Patients with rheumatoid arthritis and cutaneous vasculitis are at the highest risk of developing LORs, primarily due to the severity of inflammation and the need for corticosteroids (Fig. 2) [5, 57]. Various confounding factors make it challenging to determine the risk in these patients, including the treatment type, time on treatment, and severity of disease, making them poor candidates for HA treatment. HA filler is also generally discouraged in systemic lupus erythematosus, psoriatic arthritis, and systemic scleroderma [58]. However, HA treatment may be considered if the disease is not active. The CARE board has observed that the disease state is often able to be considered inactive when the condition is stable, and the patient has not experienced any flare-ups for at least two years [59]. To assess this, dermatology consultation records and antibody markers may be considered. In cases of systemic scleroderma where the disease is not active, the use of HA filler is considered beneficial to reduce scarring [58].

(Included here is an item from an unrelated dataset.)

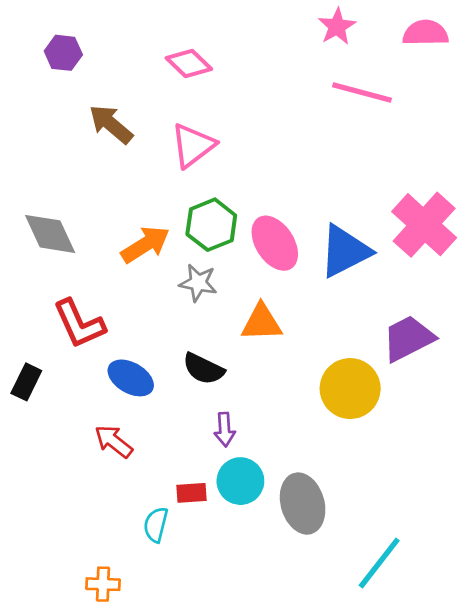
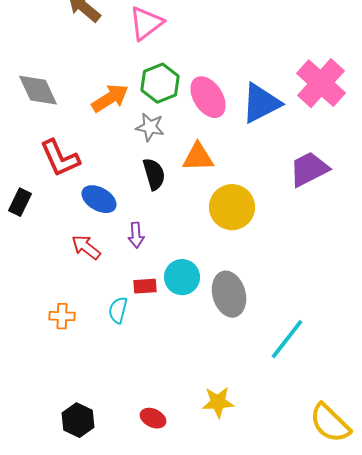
black semicircle: (203, 369) -> (154, 174), moved, turned -132
yellow circle: (350, 389) -> (232, 207), moved
purple arrow: (225, 430) -> (136, 235), moved
orange cross: (103, 584) -> (62, 316), moved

Localized scleroderma and Hashimoto disease are considered medium risk factors and use of HA filler in these patients should be approached with caution (Fig. 2) [60, 61]. In particular, high levels of antithyroid peroxidase and antithyroglobulin in Hashimoto disease are considered a contraindication.
Diseases characterized by a low grade of fibrosis are deemed low-risk and there is no specific recommendation against HA filler use in these patients (Fig. 2). This includes vitiligo and alopecia areata [52, 62]. Type I diabetes is not considered a contraindication, provided that the disease is well controlled and the patient has normal wound healing [52, 63]. The CARE board emphasizes that this list is not exhaustive, and caution should always be exercised when considering HA filler injection in individuals with autoimmune diseases.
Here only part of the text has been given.